THE DATA>
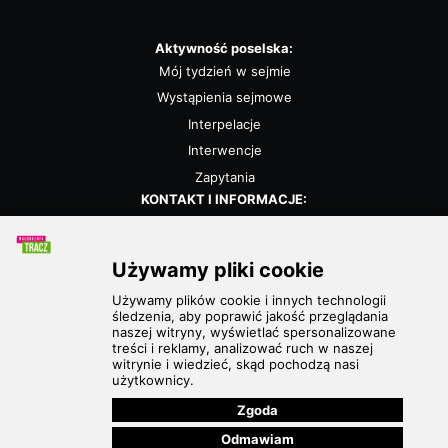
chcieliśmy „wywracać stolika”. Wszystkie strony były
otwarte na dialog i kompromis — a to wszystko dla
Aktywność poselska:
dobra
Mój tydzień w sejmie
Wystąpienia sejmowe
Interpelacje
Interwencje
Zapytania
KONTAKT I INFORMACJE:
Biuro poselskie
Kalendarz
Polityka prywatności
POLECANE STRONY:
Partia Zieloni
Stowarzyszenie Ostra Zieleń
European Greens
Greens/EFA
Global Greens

PROBLEM> Where pictures sit among the data above, omit them, and output the rest exactly.

YOUR SOLUTION>
chcieliśmy „wywracać stolika”. Wszystkie strony były
otwarte na dialog i kompromis — a to wszystko dla
Aktywność poselska:
dobra
Mój tydzień w sejmie
Wystąpienia sejmowe
Interpelacje
Interwencje
Zapytania
KONTAKT I INFORMACJE:
Biuro poselskie
Kalendarz
Polityka prywatności
POLECANE STRONY:
Partia Zieloni
Stowarzyszenie Ostra Zieleń
European Greens
Greens/EFA
Global Greens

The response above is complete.